The statement did not mention Hamas's role in the attack, which left over 900 Israelis dead, or note that the Iranian-backed group had targeted civilians, some of whom were gang-raped.
"The violence that erupted in Israel and Gaza this past weekend is nothing short of tragic," Lester wrote in an email to students. "I know many in our community have been affected, both directly and indirectly, by the sudden escalation of conflict and the fear and uncertainty that have followed as the situation on the ground continues to evolve."
Lester's statement—which made no mention of anti-Semitism or the Jewish people—was much less aggressive than the one she made in March after a swastika was found in a law school bathroom. That "antisemitic symbol," she wrote at the time, is "starkly antithetical to our core values."
Jewish students say the contrast between the two statements is disturbing.
"It reflects an inability to fully support the Jewish people when it's hard," said Zach Becker, the president of Columbia's Jewish Law Students Association. Lester's Monday message, another student said, "suggests that she feels more upset by a swastika in the law school than the massacre of nearly 1,000 (or more) Jews."
Lester did not respond to a request for comment.
The email comes as student groups at Columbia University, including the Muslim Students Association and Columbia Law Students for Palestine, are rallying in support of Hamas. Led by Columbia's National Lawyers Guild, which did not respond to a request for comment, 15 student groups on Monday released a statement blaming the weekend's atrocities on Israel and condemning the Jewish state for fighting back.
"Israel does not have the right to defend its occupation, its apartheid state or its siege of Gaza," the statement read. "The weight of responsibility for the war and casualties undeniably lies with the Israeli extremist government and other Western governments, including the U.S. government, which fund and staunchly support Israeli aggression, apartheid and settler-colonization."
The statement's signatories also included the Conflict Resolution Collective, the Restorative Justice Collective, and the Columbia Law Students Human Rights Association.
Other Ivy League schools have seen similar outpourings of pro-Hamas sentiment. A statement by 33 student groups at Harvard University blamed Israel for the attacks on its own citizens—the university has yet to release an official statement of its own—while the dean of Harvard's Graduate School of Education, Bridget Terry Long, appeared to draw an equivalence between Hamas and the Jewish state.
"More than 1,100 people," Long said Sunday, "have been killed and hundreds more wounded by the actions taken by Hamas and the Israeli government."

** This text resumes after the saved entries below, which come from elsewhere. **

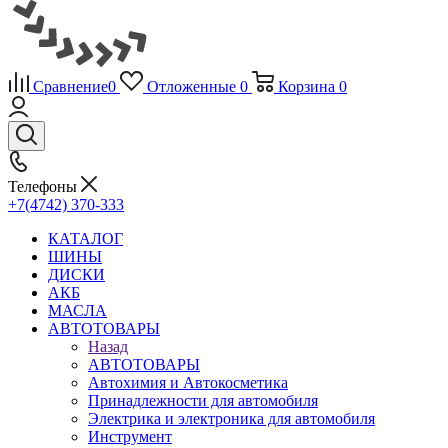
Сравнение
0
Отложенные
0
Корзина
0
Телефоны
+7(4742) 370-333
КАТАЛОГ
ШИНЫ
ДИСКИ
АКБ
МАСЛА
АВТОТОВАРЫ
Назад
АВТОТОВАРЫ
Автохимия и Автокосметика
Принадлежности для автомобиля
Электрика и электроника для автомобиля
Инструмент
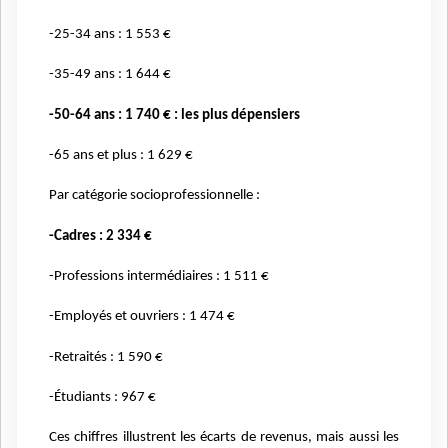
-25-34 ans : 1 553 €
-35-49 ans : 1 644 €
-50-64 ans : 1 740 € : les plus dépensiers
-65 ans et plus : 1 629 €
Par catégorie socioprofessionnelle :
-Cadres : 2 334 €
-Professions intermédiaires : 1 511 €
-Employés et ouvriers : 1 474 €
-Retraités : 1 590 €
-Étudiants : 967 €
Ces chiffres illustrent les écarts de revenus, mais aussi les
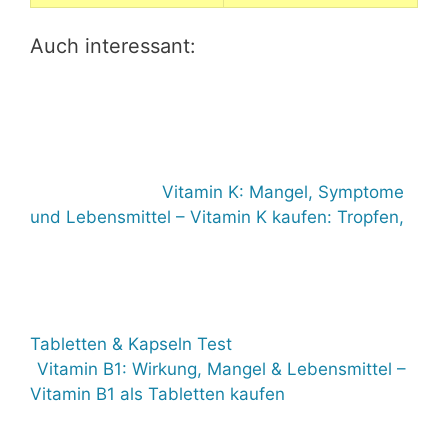
Auch interessant:
Vitamin K: Mangel, Symptome
und Lebensmittel – Vitamin K kaufen: Tropfen,
Tabletten & Kapseln Test
Vitamin B1: Wirkung, Mangel & Lebensmittel –
Vitamin B1 als Tabletten kaufen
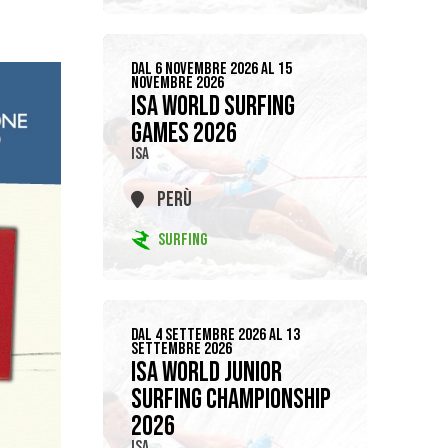
DAL 6 NOVEMBRE 2026 AL 15
NOVEMBRE 2026
ISA WORLD SURFING
GAMES 2026
ISA
PERÙ
SURFING
DAL 4 SETTEMBRE 2026 AL 13
SETTEMBRE 2026
ISA WORLD JUNIOR
SURFING CHAMPIONSHIP
2026
ISA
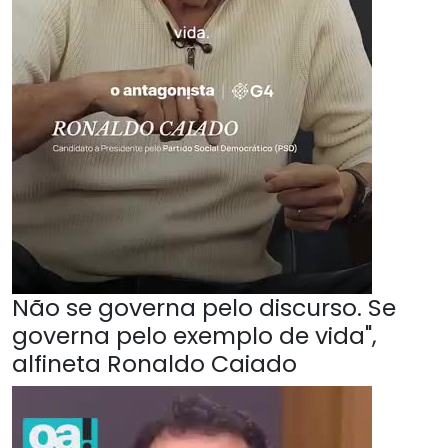
Não se governa pelo discurso. Se
governa pelo exemplo de vida",
alfineta Ronaldo Caiado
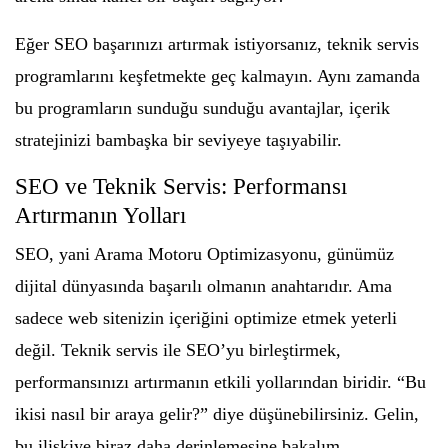
Eğer SEO başarınızı artırmak istiyorsanız, teknik servis
programlarını keşfetmekte geç kalmayın. Aynı zamanda
bu programların sunduğu sunduğu avantajlar, içerik
stratejinizi bambaşka bir seviyeye taşıyabilir.
SEO ve Teknik Servis: Performansı
Artırmanın Yolları
SEO, yani Arama Motoru Optimizasyonu, günümüz
dijital dünyasında başarılı olmanın anahtarıdır. Ama
sadece web sitenizin içeriğini optimize etmek yeterli
değil. Teknik servis ile SEO’yu birleştirmek,
performansınızı artırmanın etkili yollarından biridir. “Bu
ikisi nasıl bir araya gelir?” diye düşünebilirsiniz. Gelin,
bu ilişkiye biraz daha derinlemesine bakalım.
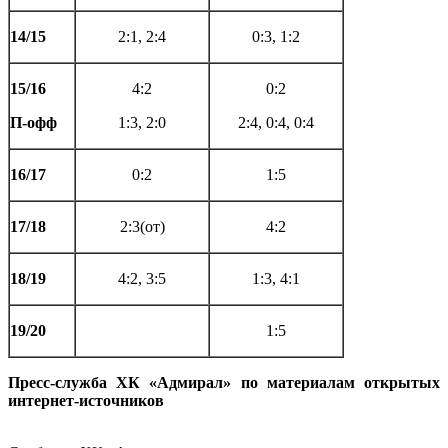
14/15
2:1, 2:4
0:3, 1:2
15/16
4:2
0:2
П-офф
1:3, 2:0
2:4, 0:4, 0:4
16/17
0:2
1:5
17/18
2:3(от)
4:2
18/19
4:2, 3:5
1:3, 4:1
19/20
1:5
Пресс-служба ХК «Адмирал» по материалам открытых
интернет-источников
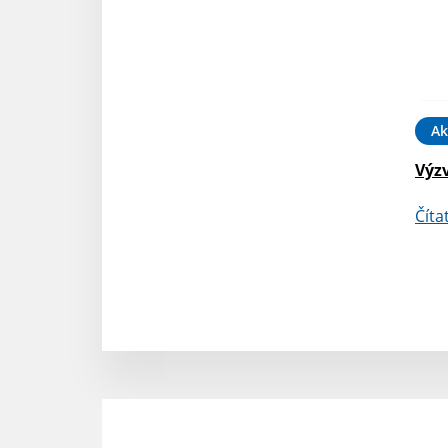
Ak
Výz
Číta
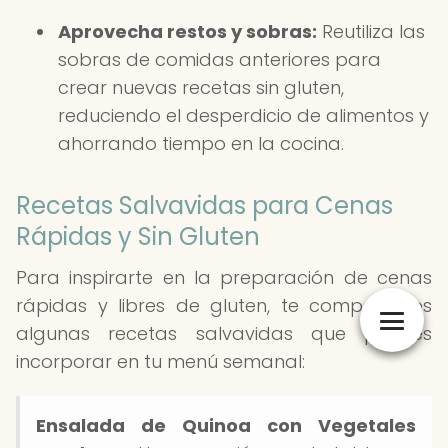
Aprovecha restos y sobras:
Reutiliza las
sobras de comidas anteriores para
crear nuevas recetas sin gluten,
reduciendo el desperdicio de alimentos y
ahorrando tiempo en la cocina.
Recetas Salvavidas para Cenas
Rápidas y Sin Gluten
Para inspirarte en la preparación de cenas
rápidas y libres de gluten, te compartimos
algunas recetas salvavidas que puedes
incorporar en tu menú semanal:
Ensalada de Quinoa con Vegetales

At Yale, meanwhile, a group called "Yalies4Palestine" hosted an "Indigenous Peoples' Day" rally on Monday to "uplift the calls of the resistance." In an Instagram post announcing the event, the group blamed Hamas's massacre on the "Zionist regime."
"Breaking out of a prison requires force, not desperate appeals to the colonizer," the group said of the weekend attacks, in which women were reportedly raped next to their friends' dead bodies. "Yalies4Palestine stands in unwavering support of the Palestinian people's right to resist colonial oppression."
Yalies4Palestine did not respond to a request for comment.